▸ Page images and extracted text

* * * *

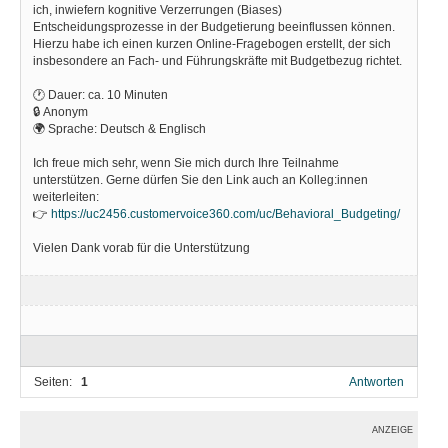
ich, inwiefern kognitive Verzerrungen (Biases)
Entscheidungsprozesse in der Budgetierung beeinflussen können.
Hierzu habe ich einen kurzen Online-Fragebogen erstellt, der sich
insbesondere an Fach- und Führungskräfte mit Budgetbezug richtet.
🕐 Dauer: ca. 10 Minuten
🔒 Anonym
🌍 Sprache: Deutsch & Englisch
Ich freue mich sehr, wenn Sie mich durch Ihre Teilnahme
unterstützen. Gerne dürfen Sie den Link auch an Kolleg:innen
weiterleiten:
👉
https://uc2456.customervoice360.com/uc/Behavioral_Budgeting/
Vielen Dank vorab für die Unterstützung
Seiten:
1
Antworten
ANZEIGE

* * * *

▸ Assignment
Find the line containing "Ich freue mich" in the data above. Please transcribe it and every line after it, exactly.

▸ Result of the task
Ich freue mich sehr, wenn Sie mich durch Ihre Teilnahme
unterstützen. Gerne dürfen Sie den Link auch an Kolleg:innen
weiterleiten:
👉
https://uc2456.customervoice360.com/uc/Behavioral_Budgeting/
Vielen Dank vorab für die Unterstützung
Seiten:
1
Antworten
ANZEIGE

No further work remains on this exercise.